I was moved by the story, even aroused. In the 1980s I travelled repeatedly in eastern and central Europe, locating within those still-Communist countries heartbreaking stories of dissident artists and political rebels, mainly young men, whose desperate defiance of brute authority evoked in me a swooning kind of solidarity with their struggle. Communism, and their sacrifices, passed out of history. But now here was another of their beautiful and doomed company, a saint of the Orthodox Church. As a third-generation Ukrainian Canadian in Alberta, I spent an entire childhood and youth in and out of St. John’s Ukrainian Orthodox church in Edmonton. Now, in my travels, wherever there is an Orthodox church in the remnants of Byzantine Europe—Greece, Bulgaria, Macedonia, Serbia—I find myself in it, taking a kind of rest in the homely peace that settles over me as I sniff the phantom whiffs of incense and beeswax, gazing at the icons who gaze back at m
e, and mumbling the few lines of text I know from the hymns and prayers of the liturgy.

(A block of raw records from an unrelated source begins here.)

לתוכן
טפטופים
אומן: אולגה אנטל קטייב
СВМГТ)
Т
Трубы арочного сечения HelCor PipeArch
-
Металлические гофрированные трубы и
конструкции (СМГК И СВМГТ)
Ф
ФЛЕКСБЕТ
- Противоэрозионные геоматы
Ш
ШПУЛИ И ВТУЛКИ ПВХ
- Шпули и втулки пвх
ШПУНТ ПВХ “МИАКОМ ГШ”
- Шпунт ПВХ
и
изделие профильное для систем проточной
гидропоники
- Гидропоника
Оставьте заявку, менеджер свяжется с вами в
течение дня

So if Demetrius is a saint venerated by Orthodox Christians, he is a saint for me too. In November 2000, I decided to look for him in his homeland among the Greeks.
I began in Chania, wondering if Demetrius could possibly be a forerunner of these Greeks, of these Cretans, of the mustachioed men smoking furiously at the baggage carousel, of the travellers inserting phone cards—“Sofia! I am at the airport!”—of the policeman blowing his whistle regularly and inconsequentially at the airport traffic, of the worker painting “impressions of Knossos” on panels in the hotel lobby, tuning into Harry Belafonte on the hotel radio.
They once were Byzantines, these Cretans, and some of their towns and villages, Lissos, Souya, Anopoli, Leutro, Hora Sfakion, Kantanos, are sites of ecclesiastical and archaeological treasures from the spread of Christianity. This much I learn at the Byzantine museum into which I have slipped on a somnolent Sunday. There are bits and pieces of frescoes rescued from disintegrating churches, and on one panel I can make out two military figures in chain-mail vests, blue cloaks clipped at the throat. St. Theodore, holding a spear in his right hand, is the better preserved; all that is visible of St. Demetrius is his bare head, his brown hair curling at the neck, framed by the golden halo of his distinction. I am relieved that his small, well-formed ears are intact: the ears—or at least the earlobes—of saints on icons must always be showing, Marianna, the iconographer, had told me. “The whole purpose is for the saints to hear our prayers and take them to heaven.”